İsmail S. Gülümser’in yazısı: Dünyanın cazibesine kapılanlar kararlı duruş sergileyemez - TRHABER

TR Haber | Tüm Haberler | @Tr__Dunya @Tr__Spor @Tr__WEB @trhbr1 @Tr__Teknoloji hesaplarımız twitter tarafından kapanmıştır. ==>> @Tr_Hbr_ @TR__Tube @Magduriyetler_ @Tr__Ekonomi Tr__News hesapları aracılığıyla yayındayız.

 TR NEWS
LightBlog

20 Mayıs 2024 Pazartesi

İsmail S. Gülümser’in yazısı: Dünyanın cazibesine kapılanlar kararlı duruş sergileyemez

İnsan hayatı tercihlerine göre şekilleniyor, belli yaşa kadar yapılan seçimler bir aşamadan sonra değişince bambaşka biri karşımıza çıkıveriyor.

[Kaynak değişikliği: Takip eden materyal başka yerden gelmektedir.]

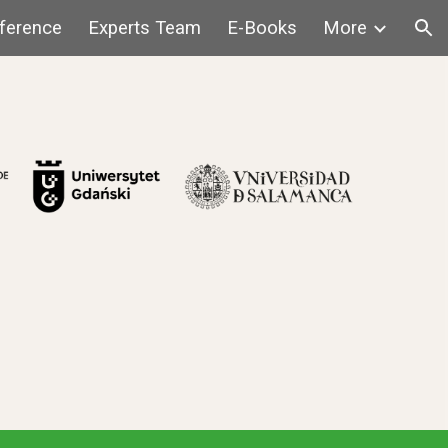
ference
Experts Team
E-Books
More
ion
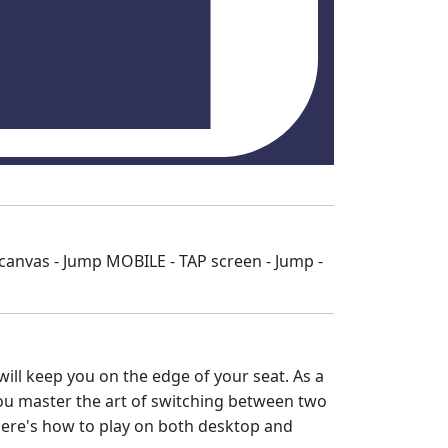
nvas - Jump MOBILE - TAP screen - Jump -
will keep you on the edge of your seat. As a
 you master the art of switching between two
Here's how to play on both desktop and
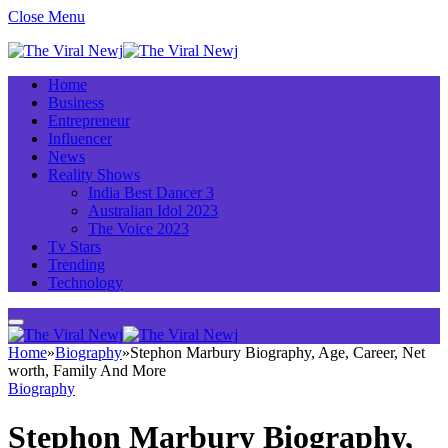
Close Menu
Home
Business
Entrepreneur
Influencer
News
Reality Shows
India Best Dancer 3
Australian Idol 2023
The Voice 2023
Tv Stars
Trending
Technology
Home
»
Biography
»
Stephon Marbury Biography, Age, Career, Net
worth, Family And More
Biography
Stephon Marbury Biography,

Böylelerinin ilk dönem tavırlarına güvenenler onun eski prensiplerine bağlı olduğunu düşünerek sorgulama gereği duymadan peşine takılırsa hayal kırıklığı yaşıyor. 

Yakın tarihimizde bu örneklerden onlarcası var, belediye başkanlığıyla başlayan serüven başladığı yerden çok farklı bir yere savruldu ve tek başına ülke yönetmeye kadar uzandı. Yanıltıcı reklamlarla kandırılan taraftarları hala onun verdiği eski sözlere sadık kaldığını zannederek arkasında duruyor.

Şöyle bir hafızanızı tazeleyin… Elindeki tek varlığın yüzük olduğunu gösterip bunun dışında bir imkânım olursa bilin ki haksız kazançtır iddiasıyla yola çıktı. Şu anda aile ve çevresinin servetinin ne kadar olduğunu kimse bilmiyor. Başkalarını hırsızlıkla suçlayıp kul hakkını savunarak oy toplayan partililer, yolsuzlukların halife payı olduğuna inandırıldı, bir ailenin ülke kaynaklarını üzerine geçirmesini hırsızlık gibi görmüyor, yasa dışı dinin menettiği her eylemi bir hikmet vardır deyip destekliyor. Memurlar, devletin soyulmasına hizmet ederse, hukukçular ülkenin paylaşımına katkı sunarsa, emniyetçiler yönetimin yasadışı faaliyetlerine arka çıkarsa, muhaliflere zulmedip tutuklarsa, suça bulaşmış partilileri koruyup kollarsa görevine devam edebiliyor.    

Hangi yönde ilerlemesi gerektiğine karar veremeyen, neyin doğru neyin yanlış olduğunu seçme yetisini kaybedenler, başladıkları yerden öyle uzaklaştı ki bu günlerde Ayhan Bora Kaplan gibi bir çetenin suçlarını aklamak için soruşturan polisleri görevden alıp tutukluyor. Herkesin gözü önünde işlenen cinayet bağlantılarını saklamak için devletin en tepesinde ortaklar toplantı üstüne toplantı yapıyor. Biri Sinan Ateş cinayetiyle diğerini köşeye sıkıştırırken diğeri Kaplan dosyası üzerinden partilileri suçla ilişkilendiriyor. Boşanması kaçınılmaz AKP-MHP evliliği suç kardeşliğiyle devama zorlanırken yapılan kirli işler karşılıklı tehditlerle şimdilik örtülüyor. 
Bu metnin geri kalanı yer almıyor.